Why it matters: even a small naming mismatch between what the prompt promises and what the filesystem provides causes the agent to burn turns and emit confusing errors. The fix is cheap: either match the convention or write only one place that names paths (not both). We renamed the script to follow the bug-id convention so filenames scale to future bugs consistently (repro-02-<slug>.sh, etc.), and the bash permission glob ./scripts/repro-*.sh still matches.

Permissions

1. Permission rules are evaluated in order, and the LAST match wins.

What we thought initially: glob rules in a permission block worked like most allow-lists we’ve seen, where a specific allow beats a broad deny, or where “most specific wins” is the tiebreaker.

What we found (from Kilo’s custom-modes docs): “Rules are evaluated in order, with the last matching rule winning.” That means the block

bash:
  "./scripts/repro-*.sh": "allow"
  "*": "deny"

denies the repro script, because * matches too and is last. The correct ordering is deny-first, allow-last:

bash:
  "*": "deny"
  "./scripts/repro-*.sh": "allow"

Why it matters: this was the likely root cause of our earlier “silent write failures” and the agent’s refusal to run the repro script.
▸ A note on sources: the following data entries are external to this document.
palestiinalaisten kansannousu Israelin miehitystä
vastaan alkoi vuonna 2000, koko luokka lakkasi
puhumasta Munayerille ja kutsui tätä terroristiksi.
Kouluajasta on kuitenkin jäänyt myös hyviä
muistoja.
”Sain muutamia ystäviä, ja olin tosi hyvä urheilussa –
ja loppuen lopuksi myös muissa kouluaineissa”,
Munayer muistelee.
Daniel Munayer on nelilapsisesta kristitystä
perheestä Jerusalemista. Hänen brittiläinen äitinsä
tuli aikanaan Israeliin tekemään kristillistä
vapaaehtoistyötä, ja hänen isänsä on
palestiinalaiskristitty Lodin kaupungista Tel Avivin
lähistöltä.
The edit block had the same inverted ordering for artifacts/** vs *, so every write the Triager attempted was being denied at the permission layer but surfaced through the toolchain as misleading errors (“file not found”, “offset must be…”). Fixed on both agents. This is the single most dangerous permission gotcha we have hit so far, because the failures do not look like permission failures.
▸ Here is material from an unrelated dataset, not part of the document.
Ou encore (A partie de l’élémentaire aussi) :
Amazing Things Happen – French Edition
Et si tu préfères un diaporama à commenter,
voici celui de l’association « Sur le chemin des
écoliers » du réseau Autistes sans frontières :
2. Three actions (`allow`, `ask`, `deny`), and `ask` is underused.

Kilo exposes three permission actions, not two. ask prompts the user for approval at runtime. We have been writing allow/deny everywhere, but ask is a useful middle ground, e.g. for bash commands that are occasionally needed but shouldn’t be silent. Worth reaching for on any future agent that does potentially destructive work.
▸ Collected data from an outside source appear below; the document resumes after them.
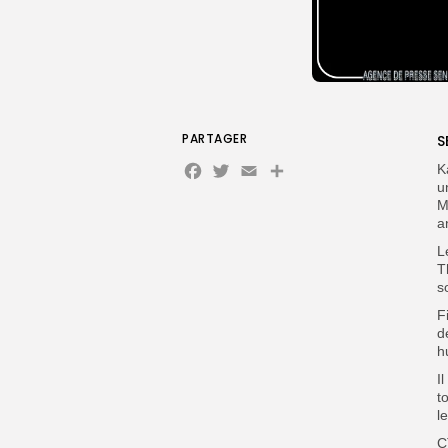
PARTAGER
S
Facebook
Twitter
Email
Partager
K
u
M
a
L
T
s
F
d
h
I
t
l
C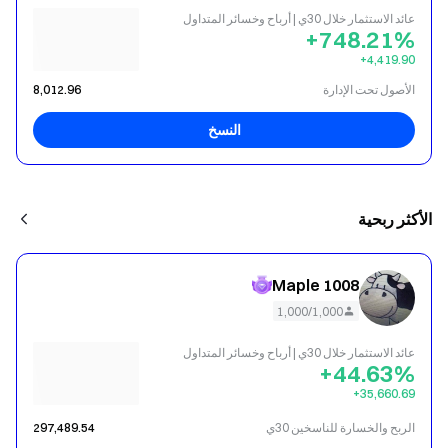
عائد الاستثمار خلال 30ي | أرباح وخسائر المتداول
+748.21%
‎+4,419.90
الأصول تحت الإدارة
8,012.96
النسخ
الأكثر ربحية
Maple 1008
1,000/1,000
عائد الاستثمار خلال 30ي | أرباح وخسائر المتداول
+44.63%
‎+35,660.69
الربح والخسارة للناسخين 30ي
297,489.54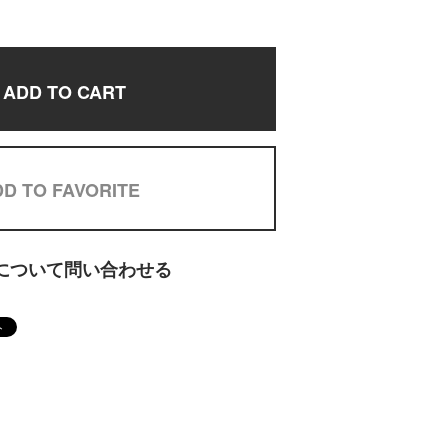
ADD TO CART
D TO FAVORITE
について問い合わせる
3. Adjacent hardening mechanisms worth remembering.

From Kilo’s docs, two mechanisms we have not used in v1 but should know about:

.kilocodeignore is a project-wide file-restriction mechanism that both file writes and bash commands are validated against. Useful for protecting secrets or build outputs. Note that our v1 needs the Triager to read .env.local to find the bug, so we would not apply this indiscriminately.
Namespaced permission patterns for MCP tools, e.g. "github_create_pull_request": "ask" alongside "github_*": "deny". Will matter when we add the docs-lookup MCP server in a follow-up post.

4. Principle of least privilege is the explicit recommendation.

Kilo’s own docs call out the principle of least privilege: start with the minimum permissions the agent actually needs and widen only as required. That is the operating posture we adopted from the start, but it is worth logging that the framework authors agree, rather than us picking it up from general security instincts. Deny-by-default, explicit allow-lists, per-tool scoping, last-match-wins ordering.

Process

1. Verify schema against source before writing config.

Docs can lag the code, especially for tools that ship new features on a weekly cadence. For anything non-trivial (agent config, permission system, MCP setup), the correct workflow is: check the docs for the shape, then read the actual Zod schema or parser in the source, then write the file. Skipping the source-verification step cost us the .kilocodemodes detour.

2. Smoke-test the bug before recording.

Before writing agent prompts, confirm the bug actually reproduces end-to-end with a single command. If the repro is flaky, the agent’s Triager output will be flaky too, and you will not know whether the agent or the setup is at fault. The scripts/repro-01-auth-config.sh script exits non-zero if the bug does not manifest, which gives us a binary signal.

This is a living document. Each meaningful nuance hit while building the demo is added here, keeping the “what we thought / what we found / why it matters” pattern so future readers get both the conclusion and the reasoning.